Laminar flow of GNFs between Parallel Plates and along Inclined Surface — Lesson 3

This lesson covers the transport phenomena of non-Newtonian fluids, focusing on the laminar flow of generalized Newtonian fluids between parallel plates and along inclined surfaces. It discusses the different geometries, such as pipe and circular cylinder, and how to obtain the volumetric flow rate, velocity profile, average velocity, and friction factor under laminar flow conditions. The lesson also explains the concept of fully developed flow and how to calculate the shear stress and velocity profile for different types of fluids, including power-law fluids, Bingham fluids, and viscoplastic fluids.
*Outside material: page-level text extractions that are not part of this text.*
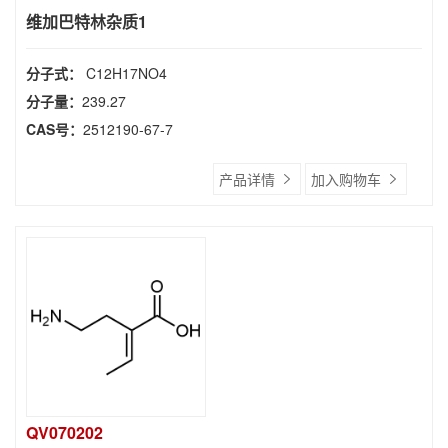
维加巴特林杂质1
分子式：
C12H17NO4
分子量：
239.27
CAS号：
2512190-67-7
产品详情
加入购物车
QV070202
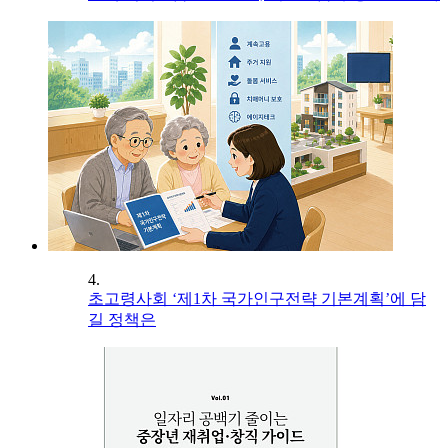
4.
초고령사회 ‘제1차 국가인구전략 기본계획’에 담
길 정책은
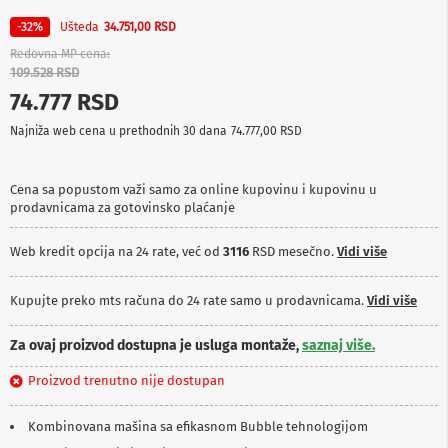
p
r
Ušteda
-32%
34.751,00 RSD
e
Redovna MP cena
m
109.528 RSD
a
74.777 RSD
P
Najniža web cena u prethodnih 30 dana
74.777,00 RSD
r
o
j
e
Cena sa popustom važi samo za online kupovinu i kupovinu u
k
prodavnicama za gotovinsko plaćanje
t
o
Web kredit opcija na 24 rate, već od
3116
RSD mesečno.
Vidi više
r
i
i
Kupujte preko mts računa do 24 rate samo u prodavnicama.
Vidi više
p
l
a
Za ovaj proizvod dostupna je usluga montaže,
saznaj više.
t
n
Proizvod trenutno nije dostupan
a
Kombinovana mašina sa efikasnom Bubble tehnologijom
K
a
It concludes with an example problem demonstrating how to calculate the volumetric flow rate for an Ellis model fluid flowing down an inclined surface.

Video Highlights

02:19 - Discussion on the flow between parallel plates and along inclined surfaces.
11:18 - Discussion on the simplification of the continuity equation and momentum equation.
38:18 - Discussion on the flow of a Bingham plastic fluid between two infinitely long parallel plates.
48:33 - Discussion on the flow of an Ellis model fluid along an inclined surface.
59:55 - Solving an example problem related to the flow of an Ellis model fluid along an inclined surface.

Key Takeaways

• The laminar flow of generalized Newtonian fluids can be analyzed using different geometries such as pipe, circular cylinder, parallel plates, and inclined surfaces.
• The velocity profile, volumetric flow rate, and friction factor can be calculated under laminar flow conditions.
• The shear stress and velocity profile for different types of fluids, including power-law fluids, Bingham fluids, and viscoplastic fluids, can be obtained using specific methodologies.
• The concept of fully developed flow is crucial in understanding the behavior of fluids in different geometries.
• The volumetric flow rate for an Ellis model fluid flowing down an inclined surface can be calculated using the given methodology.